How does it work? First of all, let’s consider a room filled with hydrogen and air in exactly the best proportion for ignition (about 30 percent hydrogen by volume – see Figure 1). This mixture takes an instantaneous release of about 20 mJ in order to start burning, or else its temperature must be raised above the autoignition temperature of hydrogen (932 deg F or 500 deg C). For electrical devices we wish to place in this room, the amount of stored energy and the rate at which it can be released under worst-case conditions must be kept below these critical levels, and the surface temperature (see Table 2 for ratings) must be kept below the autoignition temperature. If these conditions are met (to the satisfaction of UL, FM, CSA, BASEEFA, etc… ), then the device may be listed and labeled as intrinsically safe. This means that, with a properly applied safety barrier, cabling and ground, it cannot start a fire even under the worst-case conditions. There is one subset of such intrinsically safe devices that can be used without a listing or label (although a barrier, proper cabling and ground are still required). These are designated “simple apparatus” and are a group of things that obviously neither produce nor store any energy (RTD’s, thermistors, switches, and a few others). They may be used as if they did have a label, as long as the operating limitations shown in Table 1 are strictly adhered to.
So, if we have an RTD and an intrinsically safe temperature transmitter in a hazardous location, can we wire them up to our controller and power supply in the safe area and turn them on? Not yet! Three more steps are needed first. While the devices in the hazardous area cannot ignite the gas mixture on their own, the controller and power supply in the safe area may each be capable of transmitting enough energy through the wires into the hazardous area to do the job anyway! An intrinsic safety barrier will prevent this, and is required for every intrinsically safe device (except listed self-contained battery powered units). Barriers range from simple to sophisticated, but they all use fail-safe components to limit the voltage and current that can be passed through them even in the event of worst-case wiring errors. For example, suppose someone in the safe area accidentally hooks 240 VAC up to our temperature transmitter signal lines, and one of the lines is frayed enough at the transmitter to cause an arc at that voltage. Without an intrinsic safety barrier, there may not be enough evidence left to figure out what happened. However, a barrier rated for the atmosphere, cabling, and its field device will save the day even under these circumstances. Figure 2 illustrates a simple zener diode barrier circuit.
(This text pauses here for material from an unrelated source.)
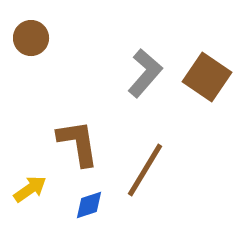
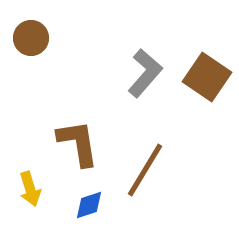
yellow arrow: rotated 108 degrees clockwise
A high voltage at the safe side terminals will cause the zener diode to draw a high current and blow the input fuse. The series resistors limit the current to the hazardous side. Barriers are also rated for how much capacitance and inductance are allowed on the hazardous side.
This leads us into the cabling between the hazardous area device and its barrier. If the cable is very long and has a high capacitance, it could possibly store enough energy to cause an ignition in the event of a wiring fault. It must be checked against the rating of the barrier. If the field device (the transmitter in our example) has a high capacitance, the combined capacitance of the cable and device must be less than the barrier rating. Cable and device inductance are treated in the same manner.
The final factor to consider is grounding. What good is all this built-in electronic safety if a nearby lightning strike raises the ground potential a couple of thousand volts above the potential of the cable shield in our hazardous area? The resulting arc from the shield to ground can be every bit as effective as a butane lighter in touching off an explosion, and we needn’t have bothered with using intrinsically safe products. An intrinsic safety ground, bonded to the earth ground, is the last essential link that makes the system work. Normally provided at the barrier location, it keeps the cable shields at or near the same potential as the earth, even as that value moves around during storms.
Once it is all together, as shown in Figure 3, the benefits of an intrinsically safe system are many. There is no need to power systems down and”safe” the atmosphere for maintenance. Calibrate, adjust, even swap out bad parts with the system turned on and the atmosphere at its worst – a properly designed system cannot release enough energy to do any damage.